Les coureurs cyclistes ont désormais l'interdiction de jeter leurs bidons (illustration). (KENZO TRIBOUILLARD / AFP)

La question de la collecte des déchets arrive désormais tout en haut du cahier des charges des courses cyclistes, explique Romain Caubin, à la tête de la Route d'Occitanie. "Les élus maintenant nous interrogent systématiquement sur nos actions environnementales. Et en fait, ce qui ressort pour des gens qui ne sont pas initiés au vélo, c’est cette image du coureur qui jette, c’est dramatique", déplore l’organisateur. 

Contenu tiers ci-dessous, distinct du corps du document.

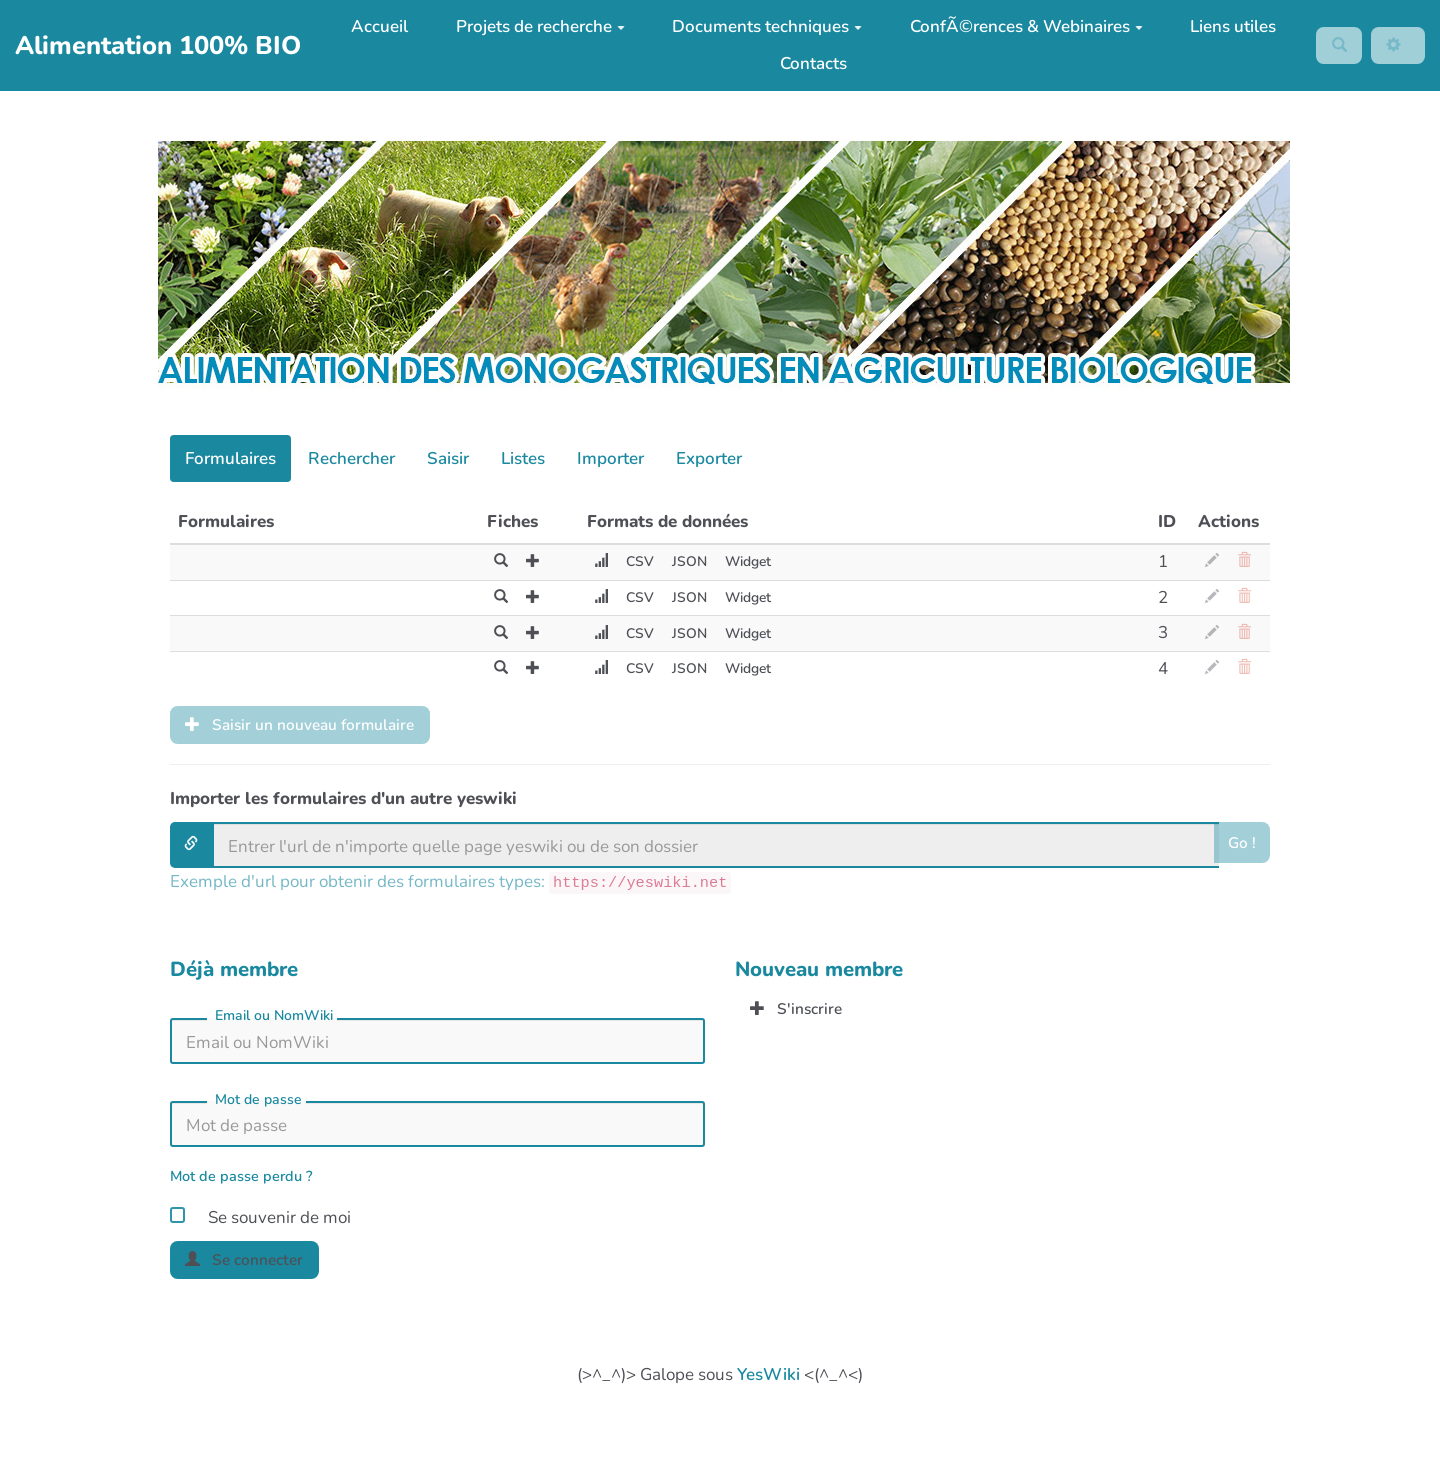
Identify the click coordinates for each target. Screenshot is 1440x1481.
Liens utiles (1226, 26)
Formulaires (230, 458)
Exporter (709, 458)
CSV (628, 562)
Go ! (1241, 848)
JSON (681, 562)
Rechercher (351, 458)
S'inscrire (801, 1014)
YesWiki (768, 1382)
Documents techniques (760, 26)
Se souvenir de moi (260, 1218)
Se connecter (251, 1265)
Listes (523, 458)
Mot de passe (258, 1103)
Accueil (372, 26)
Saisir (448, 458)
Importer (610, 458)
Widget (745, 562)
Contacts (806, 63)
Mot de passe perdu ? (241, 1180)
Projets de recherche (532, 26)
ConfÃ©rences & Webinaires (1019, 26)
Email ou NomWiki (274, 1019)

"Quand on est dans les gorges du Tarn, qu’il n’y a personne, que ça roule à 60 à l’heure et qu’il y a des bidons qui partent du milieu du peloton pour se retrouver dans la rivière, c’est problématique, convient-il. Donc à ce titre-là, le nouveau règlement de l’UCI, nous l’avons perçu comme une bonne nouvelle." 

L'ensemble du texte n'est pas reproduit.